How do I get myself involved in stuff? It’s not that I just can’t say no (although that is true), there truly are forces projecting me into projects, ideas, concepts, improving the community and getting my crazy on. Not even a full month into the year, I have ignored my Confucius Summer dog, who advised me to take more time for myself…
It started this year when I went to the Sunburst Inc., Board meeting (Gardens from Garbage), I wanted to tell them about River City Harvest, Great Falls largest community gardening program. As the new president of the board I thought that we should team up together, both of our missions have to do with food sustainability and helping the food insecure. It was a great meeting and I left knowing that we would be joining forces on many ventures.
Meanwhile I’m in the planning stages for cooking a gourmet lentil meal for Timeless foods, America’s only gourmet line of heirloom organic lentils and ancient grains. Dave the boss man wanted to do some staff appreciation, and celebrate the new book by Liz Carlisle’s (a Michael Pollen protege and Montanan) new book Lentil Underground. Naturally featuring Dave and his lentils.
Dave talks with Mike and Mike talks with Dave about initiating a 2nd serving program in Great Falls, and wouldn’t that Timeless Foods event be a nice way to launch it?
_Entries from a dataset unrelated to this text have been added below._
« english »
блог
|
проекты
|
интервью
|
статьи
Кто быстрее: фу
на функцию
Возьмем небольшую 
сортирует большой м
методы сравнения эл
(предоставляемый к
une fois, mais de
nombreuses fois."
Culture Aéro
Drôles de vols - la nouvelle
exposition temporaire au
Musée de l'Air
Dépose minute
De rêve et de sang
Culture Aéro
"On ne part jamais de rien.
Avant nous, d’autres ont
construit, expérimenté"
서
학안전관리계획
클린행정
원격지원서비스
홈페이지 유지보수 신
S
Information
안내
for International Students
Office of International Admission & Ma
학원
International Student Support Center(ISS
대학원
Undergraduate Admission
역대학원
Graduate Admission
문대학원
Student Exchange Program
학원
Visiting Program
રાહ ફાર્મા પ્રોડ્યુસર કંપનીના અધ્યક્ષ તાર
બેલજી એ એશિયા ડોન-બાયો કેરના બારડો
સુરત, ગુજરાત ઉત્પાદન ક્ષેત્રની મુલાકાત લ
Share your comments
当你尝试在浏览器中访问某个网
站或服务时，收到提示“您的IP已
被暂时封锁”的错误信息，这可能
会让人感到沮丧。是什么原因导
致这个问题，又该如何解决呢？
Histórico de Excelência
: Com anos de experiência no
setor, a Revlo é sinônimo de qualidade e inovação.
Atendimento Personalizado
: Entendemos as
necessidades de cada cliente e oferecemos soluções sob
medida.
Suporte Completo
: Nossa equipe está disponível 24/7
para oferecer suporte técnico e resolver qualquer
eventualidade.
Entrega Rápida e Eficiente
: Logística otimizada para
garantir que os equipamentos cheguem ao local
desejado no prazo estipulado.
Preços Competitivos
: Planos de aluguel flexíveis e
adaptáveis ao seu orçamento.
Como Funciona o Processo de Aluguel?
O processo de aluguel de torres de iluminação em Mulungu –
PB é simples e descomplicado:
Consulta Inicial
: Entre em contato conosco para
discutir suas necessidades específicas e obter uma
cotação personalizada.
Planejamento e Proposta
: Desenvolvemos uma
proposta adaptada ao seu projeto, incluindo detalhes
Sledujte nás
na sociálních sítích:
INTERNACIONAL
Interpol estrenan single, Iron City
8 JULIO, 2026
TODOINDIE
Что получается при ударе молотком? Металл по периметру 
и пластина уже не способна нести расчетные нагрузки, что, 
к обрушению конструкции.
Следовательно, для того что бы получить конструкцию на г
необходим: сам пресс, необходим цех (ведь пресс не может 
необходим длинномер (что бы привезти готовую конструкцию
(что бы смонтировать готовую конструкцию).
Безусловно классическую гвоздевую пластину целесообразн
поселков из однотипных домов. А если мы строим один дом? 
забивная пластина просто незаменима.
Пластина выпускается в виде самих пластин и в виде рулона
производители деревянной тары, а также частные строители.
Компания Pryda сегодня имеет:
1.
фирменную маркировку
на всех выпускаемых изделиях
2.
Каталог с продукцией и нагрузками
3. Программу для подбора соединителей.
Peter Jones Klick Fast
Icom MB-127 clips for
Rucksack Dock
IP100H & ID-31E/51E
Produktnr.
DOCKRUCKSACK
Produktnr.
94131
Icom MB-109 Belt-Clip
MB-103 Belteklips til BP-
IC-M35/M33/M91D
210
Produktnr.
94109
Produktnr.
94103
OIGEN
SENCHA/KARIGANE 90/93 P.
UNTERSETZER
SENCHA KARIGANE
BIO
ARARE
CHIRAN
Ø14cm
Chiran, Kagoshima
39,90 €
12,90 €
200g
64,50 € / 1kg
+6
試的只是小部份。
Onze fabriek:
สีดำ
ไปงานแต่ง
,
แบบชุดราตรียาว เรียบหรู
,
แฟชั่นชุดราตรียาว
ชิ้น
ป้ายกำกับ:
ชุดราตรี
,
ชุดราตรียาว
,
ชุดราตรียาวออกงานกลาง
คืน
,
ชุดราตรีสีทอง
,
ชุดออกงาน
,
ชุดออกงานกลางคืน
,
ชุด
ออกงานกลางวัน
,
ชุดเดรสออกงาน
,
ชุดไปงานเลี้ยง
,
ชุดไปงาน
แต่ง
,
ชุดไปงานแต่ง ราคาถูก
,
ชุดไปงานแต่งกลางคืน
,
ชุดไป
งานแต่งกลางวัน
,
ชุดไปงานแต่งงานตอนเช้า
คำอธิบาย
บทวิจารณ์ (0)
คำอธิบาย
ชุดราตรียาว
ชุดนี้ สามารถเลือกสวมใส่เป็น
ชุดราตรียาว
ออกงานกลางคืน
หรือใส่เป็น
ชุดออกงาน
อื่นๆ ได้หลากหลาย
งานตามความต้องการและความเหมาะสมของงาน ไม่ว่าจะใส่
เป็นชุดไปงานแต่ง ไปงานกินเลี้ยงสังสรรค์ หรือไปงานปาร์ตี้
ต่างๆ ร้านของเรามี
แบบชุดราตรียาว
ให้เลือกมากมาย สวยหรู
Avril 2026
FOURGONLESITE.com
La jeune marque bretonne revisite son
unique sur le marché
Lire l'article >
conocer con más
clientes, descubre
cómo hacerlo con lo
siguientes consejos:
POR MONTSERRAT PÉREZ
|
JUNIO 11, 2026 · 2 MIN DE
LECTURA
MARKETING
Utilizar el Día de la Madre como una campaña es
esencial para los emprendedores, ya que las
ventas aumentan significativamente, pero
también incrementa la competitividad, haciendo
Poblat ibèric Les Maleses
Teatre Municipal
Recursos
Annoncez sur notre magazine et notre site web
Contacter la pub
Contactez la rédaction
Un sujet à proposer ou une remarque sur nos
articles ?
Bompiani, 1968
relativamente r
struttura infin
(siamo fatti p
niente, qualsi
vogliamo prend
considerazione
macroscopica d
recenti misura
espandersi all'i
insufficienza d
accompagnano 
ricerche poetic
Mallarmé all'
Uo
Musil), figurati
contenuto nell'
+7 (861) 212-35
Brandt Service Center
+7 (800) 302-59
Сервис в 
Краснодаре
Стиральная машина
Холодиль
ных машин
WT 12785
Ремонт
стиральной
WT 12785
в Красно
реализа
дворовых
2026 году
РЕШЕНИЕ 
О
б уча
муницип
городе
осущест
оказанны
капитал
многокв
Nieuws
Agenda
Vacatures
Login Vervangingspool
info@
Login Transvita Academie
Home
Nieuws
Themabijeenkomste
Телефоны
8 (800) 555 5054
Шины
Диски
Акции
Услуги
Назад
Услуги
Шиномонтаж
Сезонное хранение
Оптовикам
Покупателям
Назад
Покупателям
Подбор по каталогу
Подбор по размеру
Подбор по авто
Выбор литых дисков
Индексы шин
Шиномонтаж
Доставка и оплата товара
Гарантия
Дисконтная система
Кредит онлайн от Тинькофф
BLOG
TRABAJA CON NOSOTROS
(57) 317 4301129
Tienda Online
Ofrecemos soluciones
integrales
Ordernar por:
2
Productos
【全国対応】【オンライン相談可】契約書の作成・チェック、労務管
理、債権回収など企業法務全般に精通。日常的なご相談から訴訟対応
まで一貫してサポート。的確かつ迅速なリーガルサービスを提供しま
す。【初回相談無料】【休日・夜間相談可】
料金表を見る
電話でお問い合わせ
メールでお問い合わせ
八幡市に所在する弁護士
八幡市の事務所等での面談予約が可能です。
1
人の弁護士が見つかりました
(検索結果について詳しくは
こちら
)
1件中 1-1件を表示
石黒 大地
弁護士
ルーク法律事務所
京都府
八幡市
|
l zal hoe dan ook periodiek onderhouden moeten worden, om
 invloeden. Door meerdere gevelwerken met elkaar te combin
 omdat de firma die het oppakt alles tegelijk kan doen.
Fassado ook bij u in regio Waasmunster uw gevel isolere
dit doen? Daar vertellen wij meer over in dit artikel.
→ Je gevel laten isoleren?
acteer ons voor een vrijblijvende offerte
If you haven’t heard of the program, or perhaps it’s called by other names, this program gathers food from the grocery stores that are being pulled and processes them (freeze etc. to extend their life) and doles it out to various organizations that feed our community, such as Meals on Wheels, food banks, Boys and Girls clubs, school systems, etc.
Mike, Rhonda and Dave talk and they bring in Abigail (Americorps No Kid Hungry rep), Jeannie (Master Gardner rep) and John (Nomad farmer) and just like that we’re off. It’ll be a dual hat for me, making dinner with Timeless products and what we cull from our 2nd servings, and just as I predicted, River City Harvest will be working hand in hand with Sunburst. I was just making dinner right?
We had a dinner meeting to discuss this “Grower’s Alliance” umbrella of all the organizations that help feed the community, I asked what should I bring and no surprise, Mike responds with “lentil salad”. Perfect, I always have 2 or 3 packages of Timeless food products in my cabinet, so off and running I went.
I love a food challenge and I figured feeding the lentil guru his own lentils would be a challenge…mostly because I wanted to show off a little of my culinary creativity. My inspiration came from a half a bunch of cilantro that was on it’s ‘use or lose’ leg…sort of like a 2nd serving scenario! And I had Pardina lentils which are a Spanish lentil…she how this is coming together.
And then I remembered this amazing dressing that I used in the cafe for my Southwestern chopped salad and my Southwestern pasta salad. Yaba daba do, I was on to something good. I had some green onion but I wanted a ‘salad’ feel to my lentil salad and cucumbers were just the ticket. Cool, crisp and crunchy…like a salad!
I was over the moon with the results, this is a make again and again salad! It would be fantastic with some chicken, avocado and cojita cheese in it as well.
If any of my local peeps are interested in helping with this 2nd serving initiative or would like to volunteer to help feed our community through various programs please feel free to contact me, there is always much to do and not enough resources or time to ever get it all done…
While you think on that, go pick up some Timeless food products, in Great Falls they are sold at Pizazz and 2J’s. They are also in many grocery stores throughout the U.S. and some even globally. Then make this salad you’ll reveal in the creamy tanginess and you’ll delight in the bright acidity and the toothsome-ness of the lentils and cucumbers. For those of you who are trying to eat healthier, this salad easily subs as a meal and will leave you satisfied and happy!
- 1 pound lentils, cooked according to package directions and chilled
- 3 green onions sliced on the bias
- 1 cucumber, peeled, seeded and sliced
- 1 cup cilantro leaves
- 3 cloves garlic, rough chopped
- 1/2 cup Greek yogurt
- zest and juice of 1 lime
- 2 tablespoons red wine vinegar
- 1/4 cup olive oil
- salt and pepper to taste
- Dressing: in a blender or food processor blitz the cilantro, yogurt, garlic, lime zest and juice and red wine vinegar. Slowly drizzle olive oil in while blending.
- Salad: In a large bowl toss together lentils, green onions, cucumbers and dressing, add salt and pepper to taste. Serve cold or at room temperature.